Just off the well-worn cobblestones of the faded, touristy Arbat lie the quiet lanes of old Arbat where you can still get a feel for 19th-century Moscow.
The tour starts at the east end of the Arbat (metro: Arbatskaya). Walk westwards along ulitsa Arbat and turn south into Starokonyushenny pereulok. There's an exquisitely renovated green, wooden house at No 38. On the west side of the street, the tile-work of No 41, the somewhat disproportionate sculptures supporting the balconies of No 39, the imitation rough stone of No 37 and the neo-Empire style of No 35 read like a textbook of Art Nouveau. These are the so-called dokhodnye doma , flats built for rich professionals. In the next block, on the right, and dating from the late 19th century, No 23 is now the Canadian Embassy.
Turn right and head west on Gagarinsky pereulok.
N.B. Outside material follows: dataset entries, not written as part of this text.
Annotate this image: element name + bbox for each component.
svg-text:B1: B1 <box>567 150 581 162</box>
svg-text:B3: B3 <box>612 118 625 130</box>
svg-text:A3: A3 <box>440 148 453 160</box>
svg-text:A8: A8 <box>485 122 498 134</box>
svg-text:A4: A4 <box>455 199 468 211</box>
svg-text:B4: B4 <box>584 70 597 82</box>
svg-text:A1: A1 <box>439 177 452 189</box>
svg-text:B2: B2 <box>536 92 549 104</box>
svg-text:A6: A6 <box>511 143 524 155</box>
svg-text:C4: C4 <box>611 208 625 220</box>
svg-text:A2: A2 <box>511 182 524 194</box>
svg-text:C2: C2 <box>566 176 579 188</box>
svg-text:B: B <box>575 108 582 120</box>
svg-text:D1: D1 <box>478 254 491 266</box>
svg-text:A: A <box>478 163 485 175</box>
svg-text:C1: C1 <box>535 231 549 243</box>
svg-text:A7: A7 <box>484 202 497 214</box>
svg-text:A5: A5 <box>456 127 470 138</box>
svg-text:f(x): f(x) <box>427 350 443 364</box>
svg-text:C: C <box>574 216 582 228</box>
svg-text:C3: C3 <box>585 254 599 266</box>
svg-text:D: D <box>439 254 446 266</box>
Hidden in the yard at No 20 is the Church of the Martyr Vlasy (Tserkov Velikomuchenika Vlasiya), dating from the 17th century, and the refectory and bell tower are from the 19th century. Turn south into Bolshoy Vlasyevsky pereulok, making another turn west and proceeding along Maly Mogiltsovsky pereulok. Notice the subdued shade of green stucco decorations of No 4A. Turn south on Plotnikov pereulok once you reach the end of the lane. The frieze at No 4 has full-sized reliefs of writers and Greek gods. The building, erected in 1907 by the architect Zherikhov, is said to have housed a brothel popular with Moscow's elite.
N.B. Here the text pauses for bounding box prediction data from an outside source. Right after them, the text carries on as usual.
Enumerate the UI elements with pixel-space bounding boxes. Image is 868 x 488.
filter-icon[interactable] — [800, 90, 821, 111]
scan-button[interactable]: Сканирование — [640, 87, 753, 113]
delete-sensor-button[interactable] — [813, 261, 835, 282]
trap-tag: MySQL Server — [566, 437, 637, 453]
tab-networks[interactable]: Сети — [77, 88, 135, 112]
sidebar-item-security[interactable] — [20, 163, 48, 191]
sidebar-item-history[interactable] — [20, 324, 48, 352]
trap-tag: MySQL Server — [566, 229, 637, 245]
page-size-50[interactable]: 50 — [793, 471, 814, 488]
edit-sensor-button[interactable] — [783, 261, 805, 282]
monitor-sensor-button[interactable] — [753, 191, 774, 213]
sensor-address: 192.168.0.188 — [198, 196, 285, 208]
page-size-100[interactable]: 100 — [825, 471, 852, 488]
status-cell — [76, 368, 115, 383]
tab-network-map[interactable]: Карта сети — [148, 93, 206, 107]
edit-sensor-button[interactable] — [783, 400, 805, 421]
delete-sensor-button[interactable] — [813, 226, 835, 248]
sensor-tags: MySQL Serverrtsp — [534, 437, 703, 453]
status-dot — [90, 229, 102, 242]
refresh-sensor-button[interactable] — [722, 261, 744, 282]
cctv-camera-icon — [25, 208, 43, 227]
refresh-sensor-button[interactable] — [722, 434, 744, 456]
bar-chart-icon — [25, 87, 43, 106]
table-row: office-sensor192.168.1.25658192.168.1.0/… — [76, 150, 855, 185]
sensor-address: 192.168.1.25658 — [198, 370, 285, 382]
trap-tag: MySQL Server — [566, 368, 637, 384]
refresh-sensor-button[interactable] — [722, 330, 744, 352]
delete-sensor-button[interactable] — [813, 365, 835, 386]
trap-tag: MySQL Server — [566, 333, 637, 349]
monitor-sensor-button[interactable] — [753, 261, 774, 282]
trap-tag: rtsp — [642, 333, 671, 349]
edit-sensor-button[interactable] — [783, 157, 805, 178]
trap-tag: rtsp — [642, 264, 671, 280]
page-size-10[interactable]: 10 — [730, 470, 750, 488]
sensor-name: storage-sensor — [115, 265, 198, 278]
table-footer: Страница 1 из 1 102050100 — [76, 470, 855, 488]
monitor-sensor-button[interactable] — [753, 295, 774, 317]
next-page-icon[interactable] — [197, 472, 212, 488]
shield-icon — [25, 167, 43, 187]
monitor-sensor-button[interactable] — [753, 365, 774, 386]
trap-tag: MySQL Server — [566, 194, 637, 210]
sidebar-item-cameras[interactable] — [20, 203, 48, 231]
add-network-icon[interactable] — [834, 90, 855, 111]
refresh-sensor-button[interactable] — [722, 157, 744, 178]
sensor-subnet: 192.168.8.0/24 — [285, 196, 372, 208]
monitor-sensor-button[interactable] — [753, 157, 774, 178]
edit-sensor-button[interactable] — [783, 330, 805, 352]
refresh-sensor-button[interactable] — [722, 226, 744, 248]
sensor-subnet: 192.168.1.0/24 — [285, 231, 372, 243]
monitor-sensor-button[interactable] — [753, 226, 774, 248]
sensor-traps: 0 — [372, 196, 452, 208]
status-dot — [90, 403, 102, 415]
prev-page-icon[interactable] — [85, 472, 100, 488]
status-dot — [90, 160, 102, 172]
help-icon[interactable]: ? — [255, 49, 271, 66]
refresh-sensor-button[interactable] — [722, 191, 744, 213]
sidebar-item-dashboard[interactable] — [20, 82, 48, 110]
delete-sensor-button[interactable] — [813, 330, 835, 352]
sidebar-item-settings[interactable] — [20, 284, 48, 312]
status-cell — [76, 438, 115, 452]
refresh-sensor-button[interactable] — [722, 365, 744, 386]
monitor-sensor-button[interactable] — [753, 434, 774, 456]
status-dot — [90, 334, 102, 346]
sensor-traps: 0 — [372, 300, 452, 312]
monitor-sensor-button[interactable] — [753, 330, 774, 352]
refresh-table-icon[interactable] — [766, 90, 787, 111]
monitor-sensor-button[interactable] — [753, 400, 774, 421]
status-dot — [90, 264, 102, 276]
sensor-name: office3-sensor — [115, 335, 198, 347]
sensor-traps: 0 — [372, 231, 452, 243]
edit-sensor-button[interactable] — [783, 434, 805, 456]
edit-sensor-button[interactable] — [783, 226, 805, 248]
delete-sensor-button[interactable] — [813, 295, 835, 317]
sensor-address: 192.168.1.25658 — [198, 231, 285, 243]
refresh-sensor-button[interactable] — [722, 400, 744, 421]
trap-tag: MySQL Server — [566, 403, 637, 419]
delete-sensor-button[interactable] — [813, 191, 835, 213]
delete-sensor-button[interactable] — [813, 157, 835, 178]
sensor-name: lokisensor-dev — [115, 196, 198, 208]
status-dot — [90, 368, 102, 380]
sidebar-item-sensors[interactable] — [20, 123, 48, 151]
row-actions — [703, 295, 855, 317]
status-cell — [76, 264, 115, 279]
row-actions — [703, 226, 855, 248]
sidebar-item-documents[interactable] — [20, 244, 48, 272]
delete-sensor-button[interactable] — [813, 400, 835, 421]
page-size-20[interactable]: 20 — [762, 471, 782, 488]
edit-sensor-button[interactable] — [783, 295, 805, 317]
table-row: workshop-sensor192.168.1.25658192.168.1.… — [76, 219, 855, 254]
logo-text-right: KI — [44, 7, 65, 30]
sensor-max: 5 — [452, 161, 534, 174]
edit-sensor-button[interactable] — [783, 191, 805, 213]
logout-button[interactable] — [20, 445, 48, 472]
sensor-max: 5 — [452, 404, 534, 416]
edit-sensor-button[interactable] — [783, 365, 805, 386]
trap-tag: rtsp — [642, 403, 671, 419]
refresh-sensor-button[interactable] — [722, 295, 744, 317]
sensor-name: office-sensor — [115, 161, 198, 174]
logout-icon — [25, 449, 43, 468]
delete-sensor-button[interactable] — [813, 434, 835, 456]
Turn left and walk east along Bolshoy Mogiltsovsky pereulok. At No 2/2 you'll find the run-down 18th-century Church of Assumption in Mogiltsy. According to Leo Tolstoy, this is the church Natasha Rostova attended. Walk around the church in a counterclockwise direction till you reach Prechistenky pereulok. Turn right and proceed westward along the lane.
In 1930-32, the Moscow writer Ostrovsky lived in No 12, where he wrote How the Steel was Tempered . No 8, now housing the Moroccan Embassy, was built by the architect Valcott, who also designed Hotel Metropol. The affluent mansion at No 6/1 is the Austrian Embassy. As the lane slightly bends south, proceed along it till you reach the crossroads. Now you are at your ultimate destination, Prechistenka ulitsa, connecting the Boulevard and Garden Rings.
Turn southwest on Prechistenka ulitsa. On the west side at No 11 the former Lopukhin mansion now houses the Tolstoy Museum. A member of the Fabergé family lived in one of the luxurious apartments at No 13. In 1917, he fled Russia in a hurry, leaving all his belongings behind, including a cache of silver found during repairs in the late 1970s.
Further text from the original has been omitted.